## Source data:
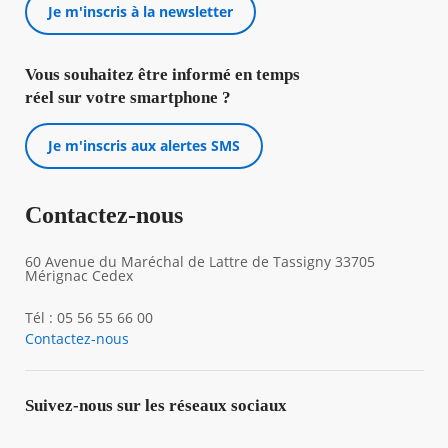
Je m'inscris à la newsletter
Vous souhaitez être informé en temps
réel sur votre smartphone ?
Je m'inscris aux alertes SMS
Contactez-nous
60 Avenue du Maréchal de Lattre de Tassigny 33705
Mérignac Cedex
Tél : 05 56 55 66 00
Contactez-nous
Suivez-nous sur les réseaux sociaux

## What is required:
Copy, without any change, the lines from the one that contains "Vous souhaitez être informé en temps" to the final line of the entries above.

## Response area:
Vous souhaitez être informé en temps
réel sur votre smartphone ?
Je m'inscris aux alertes SMS
Contactez-nous
60 Avenue du Maréchal de Lattre de Tassigny 33705
Mérignac Cedex
Tél : 05 56 55 66 00
Contactez-nous
Suivez-nous sur les réseaux sociaux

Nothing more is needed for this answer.